[The records Boundary: Start]

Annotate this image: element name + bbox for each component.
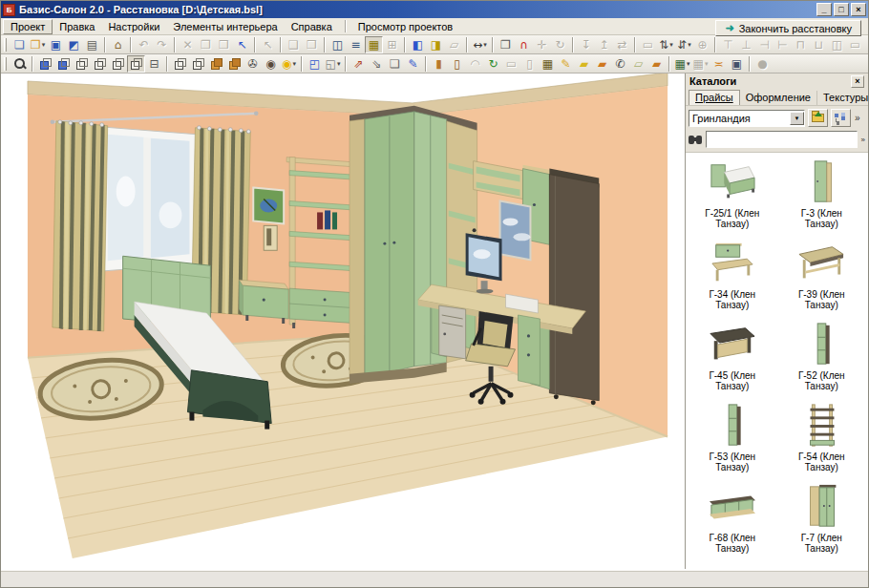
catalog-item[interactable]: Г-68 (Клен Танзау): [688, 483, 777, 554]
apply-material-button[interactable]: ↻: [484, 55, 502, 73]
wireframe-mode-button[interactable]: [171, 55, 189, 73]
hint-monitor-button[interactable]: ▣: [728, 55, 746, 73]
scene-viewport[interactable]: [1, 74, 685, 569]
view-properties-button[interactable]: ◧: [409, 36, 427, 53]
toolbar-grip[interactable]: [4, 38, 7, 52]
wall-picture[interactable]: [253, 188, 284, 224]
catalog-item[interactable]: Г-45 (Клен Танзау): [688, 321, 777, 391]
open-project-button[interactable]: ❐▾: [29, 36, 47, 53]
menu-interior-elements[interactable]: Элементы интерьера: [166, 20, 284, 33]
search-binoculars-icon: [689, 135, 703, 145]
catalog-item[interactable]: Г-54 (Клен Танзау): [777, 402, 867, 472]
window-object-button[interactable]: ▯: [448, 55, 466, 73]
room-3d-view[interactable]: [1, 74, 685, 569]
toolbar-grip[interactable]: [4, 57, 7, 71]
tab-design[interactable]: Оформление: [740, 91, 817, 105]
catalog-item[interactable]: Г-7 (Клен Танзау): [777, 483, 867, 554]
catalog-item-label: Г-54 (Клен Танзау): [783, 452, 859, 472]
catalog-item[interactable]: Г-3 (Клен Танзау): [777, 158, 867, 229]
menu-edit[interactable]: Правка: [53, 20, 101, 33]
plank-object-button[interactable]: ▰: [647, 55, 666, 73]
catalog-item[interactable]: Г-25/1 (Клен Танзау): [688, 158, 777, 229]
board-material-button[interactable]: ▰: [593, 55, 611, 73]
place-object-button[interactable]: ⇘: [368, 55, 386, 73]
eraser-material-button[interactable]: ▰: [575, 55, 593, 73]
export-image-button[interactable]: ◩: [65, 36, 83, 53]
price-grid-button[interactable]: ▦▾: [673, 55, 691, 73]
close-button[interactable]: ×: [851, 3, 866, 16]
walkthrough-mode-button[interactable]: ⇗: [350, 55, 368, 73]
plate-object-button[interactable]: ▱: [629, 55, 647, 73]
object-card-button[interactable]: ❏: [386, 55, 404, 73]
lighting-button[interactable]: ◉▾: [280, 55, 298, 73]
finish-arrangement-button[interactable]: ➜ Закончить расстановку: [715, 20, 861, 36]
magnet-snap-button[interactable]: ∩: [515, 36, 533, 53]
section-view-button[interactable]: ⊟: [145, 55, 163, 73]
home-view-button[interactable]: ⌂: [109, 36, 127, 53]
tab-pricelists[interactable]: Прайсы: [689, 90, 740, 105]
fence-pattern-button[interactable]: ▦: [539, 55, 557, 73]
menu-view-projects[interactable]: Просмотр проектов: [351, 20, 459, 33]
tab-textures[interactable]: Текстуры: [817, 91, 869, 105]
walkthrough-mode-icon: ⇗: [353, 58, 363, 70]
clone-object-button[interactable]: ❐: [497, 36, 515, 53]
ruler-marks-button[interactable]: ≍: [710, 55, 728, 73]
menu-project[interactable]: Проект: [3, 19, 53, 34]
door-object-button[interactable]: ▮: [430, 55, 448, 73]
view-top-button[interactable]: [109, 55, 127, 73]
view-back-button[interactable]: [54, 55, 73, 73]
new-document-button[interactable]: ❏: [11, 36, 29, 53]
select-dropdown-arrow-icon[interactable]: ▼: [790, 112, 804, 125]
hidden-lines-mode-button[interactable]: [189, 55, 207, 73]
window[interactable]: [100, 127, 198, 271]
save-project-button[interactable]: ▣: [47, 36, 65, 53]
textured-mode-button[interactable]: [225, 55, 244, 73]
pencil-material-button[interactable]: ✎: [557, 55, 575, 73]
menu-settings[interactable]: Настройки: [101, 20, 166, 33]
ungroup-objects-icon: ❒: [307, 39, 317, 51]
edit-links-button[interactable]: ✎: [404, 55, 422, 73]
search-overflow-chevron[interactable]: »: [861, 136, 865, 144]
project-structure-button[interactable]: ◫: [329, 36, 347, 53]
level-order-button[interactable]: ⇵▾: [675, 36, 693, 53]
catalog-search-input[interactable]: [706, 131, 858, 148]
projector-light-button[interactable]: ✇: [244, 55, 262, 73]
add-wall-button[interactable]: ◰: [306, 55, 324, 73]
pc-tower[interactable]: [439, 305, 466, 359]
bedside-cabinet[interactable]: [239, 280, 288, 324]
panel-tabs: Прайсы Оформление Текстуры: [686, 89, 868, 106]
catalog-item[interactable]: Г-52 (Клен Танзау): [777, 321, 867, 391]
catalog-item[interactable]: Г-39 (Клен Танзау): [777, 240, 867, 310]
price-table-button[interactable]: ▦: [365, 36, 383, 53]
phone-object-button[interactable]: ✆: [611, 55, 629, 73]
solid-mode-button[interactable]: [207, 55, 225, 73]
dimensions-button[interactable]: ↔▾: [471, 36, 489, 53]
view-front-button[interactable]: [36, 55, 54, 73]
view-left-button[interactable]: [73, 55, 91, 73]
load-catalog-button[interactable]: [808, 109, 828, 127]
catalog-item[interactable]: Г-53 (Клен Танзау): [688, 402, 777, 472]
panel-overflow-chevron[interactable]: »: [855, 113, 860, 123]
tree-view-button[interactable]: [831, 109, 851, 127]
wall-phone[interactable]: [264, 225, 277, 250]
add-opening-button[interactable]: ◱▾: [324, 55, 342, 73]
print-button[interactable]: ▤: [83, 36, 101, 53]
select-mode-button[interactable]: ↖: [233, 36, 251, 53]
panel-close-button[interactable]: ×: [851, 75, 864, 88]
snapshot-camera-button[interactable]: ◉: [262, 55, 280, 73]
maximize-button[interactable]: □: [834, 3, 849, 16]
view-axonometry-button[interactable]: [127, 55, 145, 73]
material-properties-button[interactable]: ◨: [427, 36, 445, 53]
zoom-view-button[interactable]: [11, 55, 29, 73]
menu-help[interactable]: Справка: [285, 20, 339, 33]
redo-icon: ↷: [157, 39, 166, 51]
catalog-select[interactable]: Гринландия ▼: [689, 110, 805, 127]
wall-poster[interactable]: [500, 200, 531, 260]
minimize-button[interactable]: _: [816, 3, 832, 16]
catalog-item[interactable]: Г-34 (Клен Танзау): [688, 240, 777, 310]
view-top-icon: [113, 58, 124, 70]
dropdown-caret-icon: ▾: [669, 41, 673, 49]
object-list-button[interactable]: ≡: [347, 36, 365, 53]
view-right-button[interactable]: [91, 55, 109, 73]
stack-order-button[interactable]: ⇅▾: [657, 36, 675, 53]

[The records Boundary: End]

What the task requires
Every line in the records that holds the word "select" should be copied into the answer.

Task result
select-dropdown-arrow-icon[interactable]: ▼: [790, 112, 804, 125]
select-mode-button[interactable]: ↖: [233, 36, 251, 53]
catalog-select[interactable]: Гринландия ▼: [689, 110, 805, 127]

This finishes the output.